* _Task statement_:
Filter the records down to the lines that hold the word "美観地区店", and copy each of those lines.

(Extracted page text data)
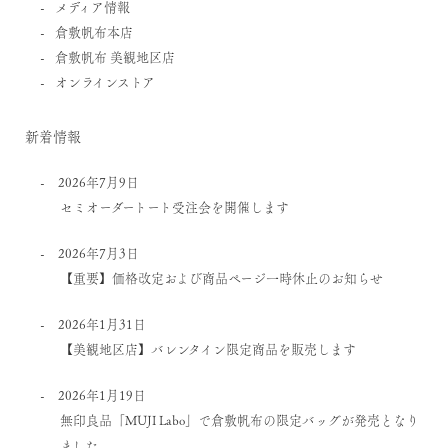
メディア情報
倉敷帆布本店
倉敷帆布 美観地区店
オンラインストア
新着情報
2026年7月9日
セミオーダートート受注会を開催します
2026年7月3日
【重要】価格改定および商品ページ一時休止のお知らせ
2026年1月31日
【美観地区店】バレンタイン限定商品を販売します
2026年1月19日
無印良品「MUJI Labo」で倉敷帆布の限定バッグが発売となり
ました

* _Task answer_:
倉敷帆布 美観地区店
【美観地区店】バレンタイン限定商品を販売します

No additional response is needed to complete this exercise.